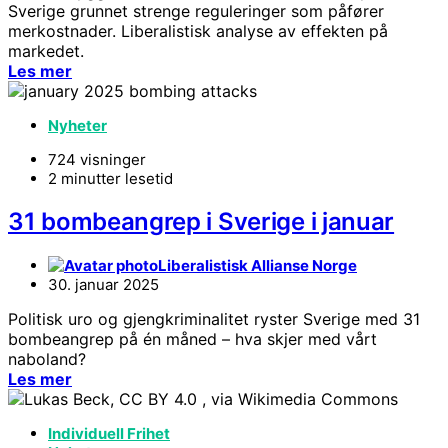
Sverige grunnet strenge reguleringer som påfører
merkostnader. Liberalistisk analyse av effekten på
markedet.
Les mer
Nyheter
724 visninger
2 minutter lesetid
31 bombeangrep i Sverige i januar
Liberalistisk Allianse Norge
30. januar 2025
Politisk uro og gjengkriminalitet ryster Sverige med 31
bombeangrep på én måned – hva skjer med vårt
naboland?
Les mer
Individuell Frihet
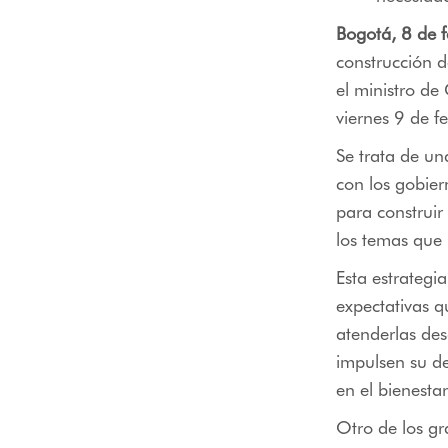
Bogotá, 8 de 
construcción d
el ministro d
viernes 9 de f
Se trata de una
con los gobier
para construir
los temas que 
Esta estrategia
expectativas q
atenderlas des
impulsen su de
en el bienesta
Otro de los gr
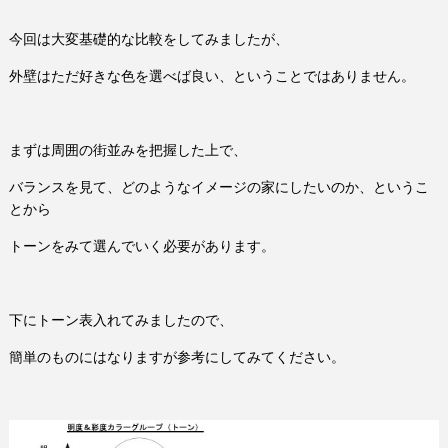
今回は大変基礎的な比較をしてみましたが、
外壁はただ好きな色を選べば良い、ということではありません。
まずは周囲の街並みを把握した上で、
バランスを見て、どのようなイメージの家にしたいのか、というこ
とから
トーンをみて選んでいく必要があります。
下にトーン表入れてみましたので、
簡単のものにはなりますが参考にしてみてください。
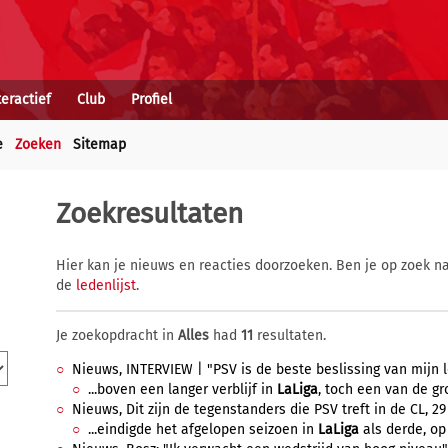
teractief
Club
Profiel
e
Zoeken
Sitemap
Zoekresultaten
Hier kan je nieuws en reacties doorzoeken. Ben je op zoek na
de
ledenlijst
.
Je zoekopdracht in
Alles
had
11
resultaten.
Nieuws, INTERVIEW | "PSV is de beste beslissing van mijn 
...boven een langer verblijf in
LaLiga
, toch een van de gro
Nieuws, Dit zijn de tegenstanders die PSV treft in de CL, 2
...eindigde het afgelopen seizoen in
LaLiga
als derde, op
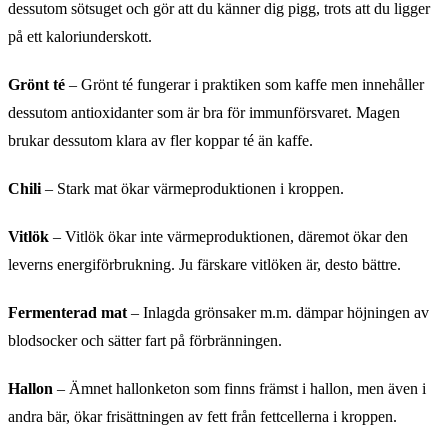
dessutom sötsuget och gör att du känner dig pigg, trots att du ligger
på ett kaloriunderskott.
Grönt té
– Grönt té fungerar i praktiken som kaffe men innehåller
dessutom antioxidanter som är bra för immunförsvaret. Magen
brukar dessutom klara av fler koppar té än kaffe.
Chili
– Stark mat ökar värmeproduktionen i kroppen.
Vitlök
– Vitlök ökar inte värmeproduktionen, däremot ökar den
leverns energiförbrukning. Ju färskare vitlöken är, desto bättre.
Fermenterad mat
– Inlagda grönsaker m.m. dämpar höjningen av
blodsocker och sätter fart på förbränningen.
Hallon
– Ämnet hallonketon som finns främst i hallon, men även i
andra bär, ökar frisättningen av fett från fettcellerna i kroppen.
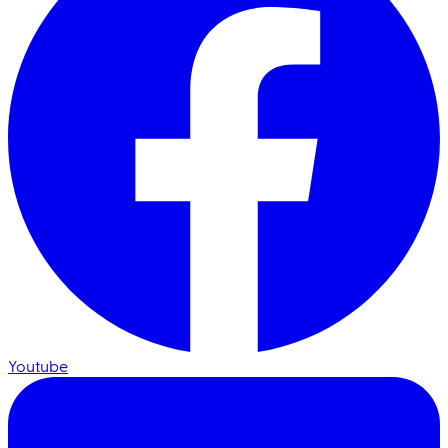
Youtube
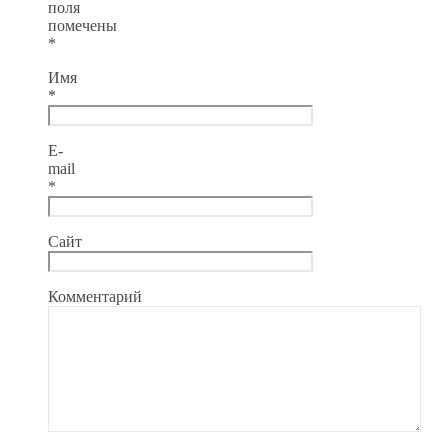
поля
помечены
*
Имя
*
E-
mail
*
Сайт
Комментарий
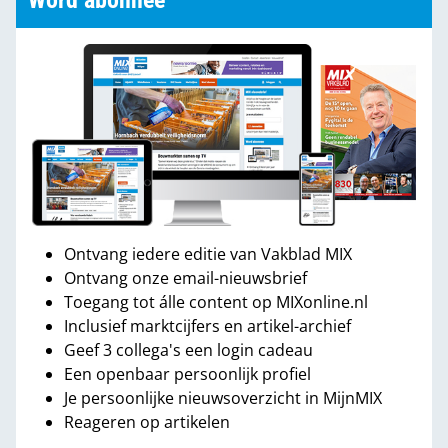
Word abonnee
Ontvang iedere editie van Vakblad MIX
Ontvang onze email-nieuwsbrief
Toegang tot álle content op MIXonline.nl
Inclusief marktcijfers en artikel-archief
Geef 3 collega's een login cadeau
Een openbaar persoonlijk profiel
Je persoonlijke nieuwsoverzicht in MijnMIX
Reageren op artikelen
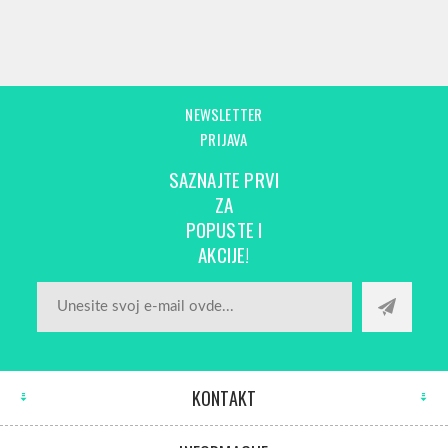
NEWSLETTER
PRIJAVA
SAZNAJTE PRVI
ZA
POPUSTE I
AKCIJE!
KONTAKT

· · · · ·

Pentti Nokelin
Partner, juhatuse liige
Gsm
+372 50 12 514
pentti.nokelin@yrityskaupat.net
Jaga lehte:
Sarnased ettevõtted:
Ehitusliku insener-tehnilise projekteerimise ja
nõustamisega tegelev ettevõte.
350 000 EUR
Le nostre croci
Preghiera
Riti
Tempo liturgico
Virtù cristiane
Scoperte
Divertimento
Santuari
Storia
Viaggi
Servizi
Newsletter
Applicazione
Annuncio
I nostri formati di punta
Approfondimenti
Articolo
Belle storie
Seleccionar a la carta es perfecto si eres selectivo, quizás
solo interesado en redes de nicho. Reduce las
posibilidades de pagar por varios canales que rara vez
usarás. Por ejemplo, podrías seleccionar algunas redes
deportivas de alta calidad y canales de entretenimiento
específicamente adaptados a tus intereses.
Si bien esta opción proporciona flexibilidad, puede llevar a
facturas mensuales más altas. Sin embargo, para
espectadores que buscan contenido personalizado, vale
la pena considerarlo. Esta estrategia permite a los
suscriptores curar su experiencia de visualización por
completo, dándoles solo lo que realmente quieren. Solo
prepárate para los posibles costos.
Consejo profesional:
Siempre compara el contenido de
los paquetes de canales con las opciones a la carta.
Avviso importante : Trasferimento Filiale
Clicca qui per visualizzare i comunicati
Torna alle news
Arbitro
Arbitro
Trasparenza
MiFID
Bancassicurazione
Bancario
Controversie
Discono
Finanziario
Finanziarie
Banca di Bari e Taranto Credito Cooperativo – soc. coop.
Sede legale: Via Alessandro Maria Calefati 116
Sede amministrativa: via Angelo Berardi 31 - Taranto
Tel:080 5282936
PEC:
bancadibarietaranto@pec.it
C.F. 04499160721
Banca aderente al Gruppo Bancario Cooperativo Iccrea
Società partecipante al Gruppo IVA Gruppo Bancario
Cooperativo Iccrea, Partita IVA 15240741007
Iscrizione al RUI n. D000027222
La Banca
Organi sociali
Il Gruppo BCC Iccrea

· · · · ·

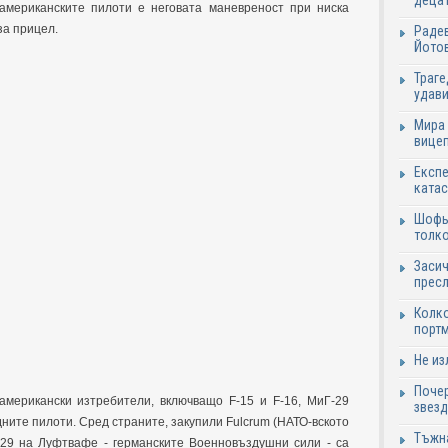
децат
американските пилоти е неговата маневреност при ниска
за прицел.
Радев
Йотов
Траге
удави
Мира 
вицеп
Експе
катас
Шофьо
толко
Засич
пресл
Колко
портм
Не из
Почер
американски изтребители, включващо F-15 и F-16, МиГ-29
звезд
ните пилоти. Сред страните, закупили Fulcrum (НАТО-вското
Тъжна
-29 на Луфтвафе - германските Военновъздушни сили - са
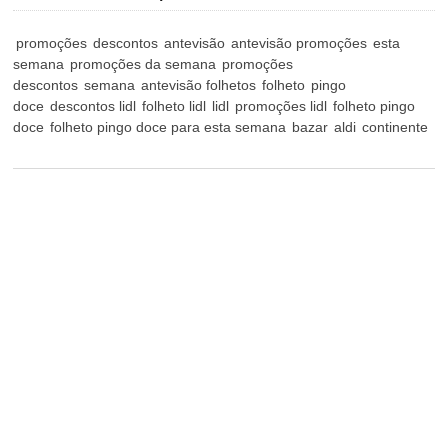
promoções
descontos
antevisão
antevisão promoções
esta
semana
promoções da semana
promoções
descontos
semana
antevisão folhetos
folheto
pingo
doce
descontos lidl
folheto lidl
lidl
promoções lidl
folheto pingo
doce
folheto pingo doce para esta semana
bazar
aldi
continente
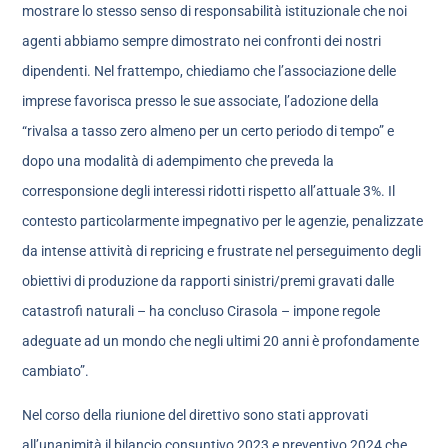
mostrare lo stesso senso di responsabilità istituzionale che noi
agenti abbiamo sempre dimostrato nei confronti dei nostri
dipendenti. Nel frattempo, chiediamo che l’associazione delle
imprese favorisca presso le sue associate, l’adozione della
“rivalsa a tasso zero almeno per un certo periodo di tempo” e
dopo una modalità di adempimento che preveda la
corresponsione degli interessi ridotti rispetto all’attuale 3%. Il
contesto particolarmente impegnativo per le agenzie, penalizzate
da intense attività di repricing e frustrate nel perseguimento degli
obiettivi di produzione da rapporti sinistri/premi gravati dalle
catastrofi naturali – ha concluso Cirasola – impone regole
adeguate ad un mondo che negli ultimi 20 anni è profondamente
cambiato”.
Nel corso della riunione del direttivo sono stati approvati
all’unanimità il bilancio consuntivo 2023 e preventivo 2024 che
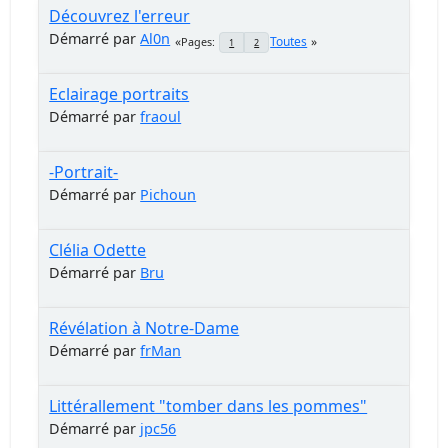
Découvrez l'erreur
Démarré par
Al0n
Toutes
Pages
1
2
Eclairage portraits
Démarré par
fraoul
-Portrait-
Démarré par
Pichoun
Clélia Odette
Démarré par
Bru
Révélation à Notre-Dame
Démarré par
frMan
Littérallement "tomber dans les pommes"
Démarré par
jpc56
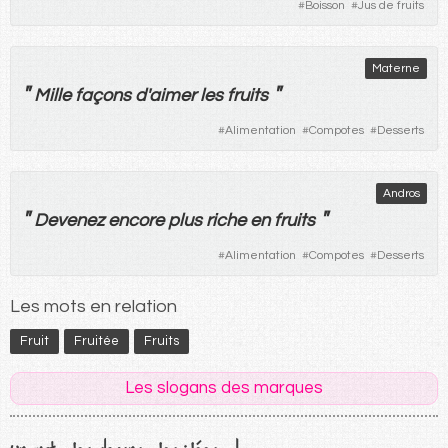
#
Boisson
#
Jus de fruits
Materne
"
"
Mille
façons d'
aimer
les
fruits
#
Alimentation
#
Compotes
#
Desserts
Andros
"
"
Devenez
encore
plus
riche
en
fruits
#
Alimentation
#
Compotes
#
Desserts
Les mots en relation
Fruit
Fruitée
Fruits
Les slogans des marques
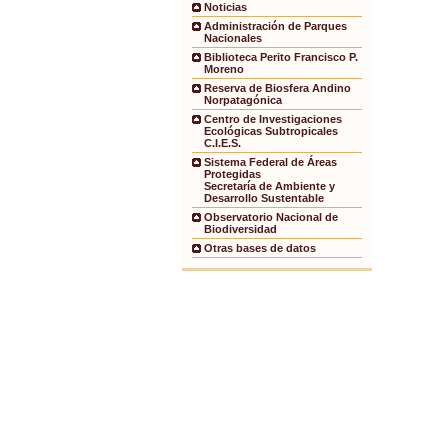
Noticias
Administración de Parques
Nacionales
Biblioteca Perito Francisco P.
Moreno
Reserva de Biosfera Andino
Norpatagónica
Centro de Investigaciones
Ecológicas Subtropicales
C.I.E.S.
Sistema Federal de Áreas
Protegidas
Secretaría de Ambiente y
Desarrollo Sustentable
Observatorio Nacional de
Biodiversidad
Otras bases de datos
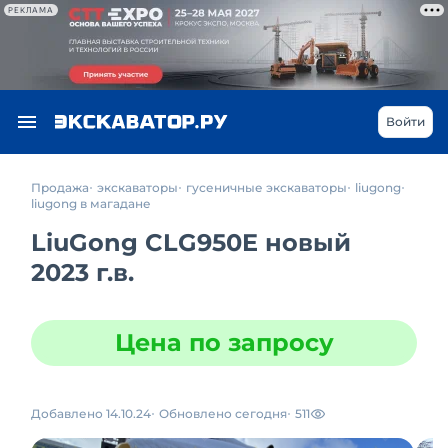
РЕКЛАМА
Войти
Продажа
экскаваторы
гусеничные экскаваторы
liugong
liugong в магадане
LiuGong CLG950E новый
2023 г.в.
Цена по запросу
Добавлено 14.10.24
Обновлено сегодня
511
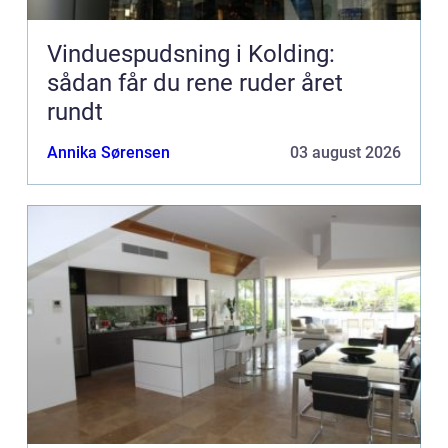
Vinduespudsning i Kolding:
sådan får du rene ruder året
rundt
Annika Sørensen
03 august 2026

· · · · ·

▶ [Task description]: Retype only the lines above from the one with "als derde, op" through the one with "Geef 3 collega's een login cadeau", exactly and with both ends. Images stay out.

▶ [Solution to the problem]:
als derde, op
dessutom sötsuget och gör att du känner dig pigg, trots att du ligger
på ett kaloriunderskott.
Grönt té
– Grönt té fungerar i praktiken som kaffe men innehåller
dessutom antioxidanter som är bra för immunförsvaret. Magen
brukar dessutom klara av fler koppar té än kaffe.
Chili
– Stark mat ökar värmeproduktionen i kroppen.
Vitlök
– Vitlök ökar inte värmeproduktionen, däremot ökar den
leverns energiförbrukning. Ju färskare vitlöken är, desto bättre.
Fermenterad mat
– Inlagda grönsaker m.m. dämpar höjningen av
blodsocker och sätter fart på förbränningen.
Hallon
– Ämnet hallonketon som finns främst i hallon, men även i
andra bär, ökar frisättningen av fett från fettcellerna i kroppen.
Youtube
поля
помечены
*
Имя
*
E-
mail
*
Сайт
Комментарий
Word abonnee
Ontvang iedere editie van Vakblad MIX
Ontvang onze email-nieuwsbrief
Toegang tot álle content op MIXonline.nl
Inclusief marktcijfers en artikel-archief
Geef 3 collega's een login cadeau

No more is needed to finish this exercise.